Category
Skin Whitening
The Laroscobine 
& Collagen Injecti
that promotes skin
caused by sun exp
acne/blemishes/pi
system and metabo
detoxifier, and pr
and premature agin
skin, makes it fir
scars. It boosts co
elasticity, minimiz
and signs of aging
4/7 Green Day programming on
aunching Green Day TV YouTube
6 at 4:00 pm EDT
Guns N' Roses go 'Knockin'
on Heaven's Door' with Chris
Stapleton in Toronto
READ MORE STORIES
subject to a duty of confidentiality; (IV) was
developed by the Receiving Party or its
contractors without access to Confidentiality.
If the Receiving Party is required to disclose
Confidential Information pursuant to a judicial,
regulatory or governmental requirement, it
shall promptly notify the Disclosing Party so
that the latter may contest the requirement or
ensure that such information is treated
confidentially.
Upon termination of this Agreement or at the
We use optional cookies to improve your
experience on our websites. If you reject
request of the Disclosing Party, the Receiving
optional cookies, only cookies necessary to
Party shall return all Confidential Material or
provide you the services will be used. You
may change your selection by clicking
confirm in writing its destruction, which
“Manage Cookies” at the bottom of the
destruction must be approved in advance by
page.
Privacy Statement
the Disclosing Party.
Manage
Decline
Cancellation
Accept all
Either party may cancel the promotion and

§

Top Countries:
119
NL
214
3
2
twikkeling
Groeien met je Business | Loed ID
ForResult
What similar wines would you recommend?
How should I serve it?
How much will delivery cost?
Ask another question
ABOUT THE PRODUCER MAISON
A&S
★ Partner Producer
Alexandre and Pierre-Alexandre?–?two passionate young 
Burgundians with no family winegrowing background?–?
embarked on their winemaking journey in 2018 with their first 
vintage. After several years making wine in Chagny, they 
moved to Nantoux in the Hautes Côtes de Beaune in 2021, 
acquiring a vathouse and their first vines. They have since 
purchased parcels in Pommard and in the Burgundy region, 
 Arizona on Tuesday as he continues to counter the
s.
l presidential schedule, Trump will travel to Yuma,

§

**Exercise directions**: Check the entries above for the word "Disclosing" and copy every line where it turns up.

**Answer to this exercise**:
shall promptly notify the Disclosing Party so
request of the Disclosing Party, the Receiving
the Disclosing Party.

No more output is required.